Affiliation:
1. Institute of Clinical Pharmacology, Hannover Medical School, F.R.G.
2. Medical Clinic II. Siloah Hospital, Hannover, F.R.G.
Abstract
1. One of the major problems in the clinical use of low dose aspirin for the prevention of vascular occlusion is that it takes about 3–5 days to become effective, a time too long for patients with unstable angina or coronary thrombolysis. Intravenous aspirin may be expected to exert a more rapid effect, but its influence on endothelial prostacyclin synthesis is uncertain.
2. In a single-blind, randomized, prospective study, we compared the effects of a single intravenous low dose (50 mg) or high dose (500 mg) of aspirin or placebo infused over a 60 min period on platelet aggregation, platelet thromboxane A2 production and whole-body prostanoid synthesis in 10 healthy male subjects by gas chromatography-tandem mass spectrometry.
3. Before the study, blood flow rates in the basilic and subclavian veins were determined by sonographic colour velocity imaging; the infusion rate for low dose aspirin was calculated to avoid biologically effective plasma levels of aspirin in the systemic circulation.
4. Platelet aggregation induced by 1 mmol/l arachidonic acid was similarly inhibited by >85% within 30 min after the start of the infusion of high dose or low dose aspirin, respectively, and remained suppressed for 24 h. Platelet thromboxane A2 release declined gradually after low dose aspirin, reaching a minimum of 93% inhibition after 60 min. High dose aspirin suppressed platelet thromboxane A2 release to below the detection limit after 10 min.

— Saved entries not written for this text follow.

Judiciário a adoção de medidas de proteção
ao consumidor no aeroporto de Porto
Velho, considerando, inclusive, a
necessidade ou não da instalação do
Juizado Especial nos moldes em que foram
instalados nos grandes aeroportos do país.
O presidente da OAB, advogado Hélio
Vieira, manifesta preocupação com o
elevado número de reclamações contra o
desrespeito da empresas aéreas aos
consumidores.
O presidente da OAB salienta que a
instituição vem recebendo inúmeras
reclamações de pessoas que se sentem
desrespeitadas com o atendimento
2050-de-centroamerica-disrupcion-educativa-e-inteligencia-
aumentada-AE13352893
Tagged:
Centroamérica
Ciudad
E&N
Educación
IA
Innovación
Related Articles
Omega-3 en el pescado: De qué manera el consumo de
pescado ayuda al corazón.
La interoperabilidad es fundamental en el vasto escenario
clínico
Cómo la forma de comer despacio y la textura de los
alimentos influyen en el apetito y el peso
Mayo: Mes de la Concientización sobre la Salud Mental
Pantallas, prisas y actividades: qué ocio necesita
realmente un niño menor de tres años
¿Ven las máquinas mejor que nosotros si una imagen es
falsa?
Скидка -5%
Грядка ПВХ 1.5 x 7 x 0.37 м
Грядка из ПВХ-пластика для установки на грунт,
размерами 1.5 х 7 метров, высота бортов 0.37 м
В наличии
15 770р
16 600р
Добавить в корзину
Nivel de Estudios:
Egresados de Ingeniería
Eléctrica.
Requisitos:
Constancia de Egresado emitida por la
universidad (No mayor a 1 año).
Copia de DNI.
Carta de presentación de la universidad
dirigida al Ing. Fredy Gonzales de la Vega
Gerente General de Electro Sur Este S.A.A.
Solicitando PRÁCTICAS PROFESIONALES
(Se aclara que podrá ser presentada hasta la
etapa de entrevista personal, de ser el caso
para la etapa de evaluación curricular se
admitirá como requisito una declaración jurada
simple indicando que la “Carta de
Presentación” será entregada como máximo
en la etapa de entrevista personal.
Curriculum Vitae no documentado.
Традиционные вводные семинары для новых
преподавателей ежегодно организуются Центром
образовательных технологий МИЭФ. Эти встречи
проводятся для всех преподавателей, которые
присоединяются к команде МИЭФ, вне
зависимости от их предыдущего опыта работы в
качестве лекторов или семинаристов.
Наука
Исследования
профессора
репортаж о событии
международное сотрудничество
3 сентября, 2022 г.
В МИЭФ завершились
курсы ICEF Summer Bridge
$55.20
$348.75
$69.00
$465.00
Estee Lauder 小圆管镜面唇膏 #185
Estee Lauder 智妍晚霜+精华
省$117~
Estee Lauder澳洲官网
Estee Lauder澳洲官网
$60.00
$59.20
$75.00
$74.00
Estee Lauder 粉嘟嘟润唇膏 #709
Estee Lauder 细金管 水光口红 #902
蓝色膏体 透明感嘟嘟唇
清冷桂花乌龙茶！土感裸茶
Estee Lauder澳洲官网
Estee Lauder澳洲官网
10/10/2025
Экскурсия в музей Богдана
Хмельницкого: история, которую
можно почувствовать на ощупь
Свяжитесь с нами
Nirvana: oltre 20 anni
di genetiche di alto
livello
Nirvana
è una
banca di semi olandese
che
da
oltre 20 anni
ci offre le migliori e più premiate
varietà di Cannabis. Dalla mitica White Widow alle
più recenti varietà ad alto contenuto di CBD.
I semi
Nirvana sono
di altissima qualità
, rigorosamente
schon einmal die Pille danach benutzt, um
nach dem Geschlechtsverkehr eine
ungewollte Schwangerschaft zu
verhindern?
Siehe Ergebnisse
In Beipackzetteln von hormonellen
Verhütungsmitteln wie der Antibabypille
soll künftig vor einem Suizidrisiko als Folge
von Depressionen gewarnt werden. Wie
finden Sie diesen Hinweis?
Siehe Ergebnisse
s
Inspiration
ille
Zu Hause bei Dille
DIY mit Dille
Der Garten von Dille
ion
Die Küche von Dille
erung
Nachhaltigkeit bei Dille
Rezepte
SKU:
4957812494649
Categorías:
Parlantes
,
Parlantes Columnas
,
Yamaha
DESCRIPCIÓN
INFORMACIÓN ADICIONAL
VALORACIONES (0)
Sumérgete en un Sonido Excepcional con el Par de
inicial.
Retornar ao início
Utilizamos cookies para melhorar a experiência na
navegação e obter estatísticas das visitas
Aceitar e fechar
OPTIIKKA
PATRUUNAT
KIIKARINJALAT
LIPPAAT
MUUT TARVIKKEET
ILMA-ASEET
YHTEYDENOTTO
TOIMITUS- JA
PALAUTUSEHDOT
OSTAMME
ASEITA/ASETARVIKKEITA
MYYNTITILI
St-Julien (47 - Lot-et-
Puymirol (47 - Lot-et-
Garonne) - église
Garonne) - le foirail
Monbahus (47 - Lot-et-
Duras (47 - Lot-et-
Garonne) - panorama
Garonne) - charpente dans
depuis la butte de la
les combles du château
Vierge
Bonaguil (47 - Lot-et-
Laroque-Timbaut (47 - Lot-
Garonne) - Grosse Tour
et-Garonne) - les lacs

5. Urinary excretion of the major urinary metabolite of thromboxane A2 (2,3-dinor-thromboxane B2) was equally suppressed by both dosages of aspirin [no significant difference between high dose (−83.2%) and low dose (−67.4%)]. The urinary excretion of the major urinary metabolite of prostacyclin (2,3-dinor-6-keto-prostaglandin F1α) and of prostaglandin E2 was also markedly decreased, by 79.2% and 63.5%, respectively, by high dose aspirin, whereas low dose aspirin suppressed 2,3-dinor-6-keto-prostaglandin F1α excretion significantly less (−30.3%; P <0.02), and had no inhibitory effect at all on prostaglandin E2 excretion, indicating that after intravenous low dose aspirin no biologically active acetylsalicylate was present in the systemic circulation.
6. These data show that intravenous low dose aspirin can inhibit platelet aggregation and thromboxane B2 synthesis within less than 2 h while sparing systemic cyclo-oxygenase activity. Partial inhibition of prostacyclin formation seems to be an unavoidable consequence of effective inhibition of platelet cyclooxygenase by aspirin.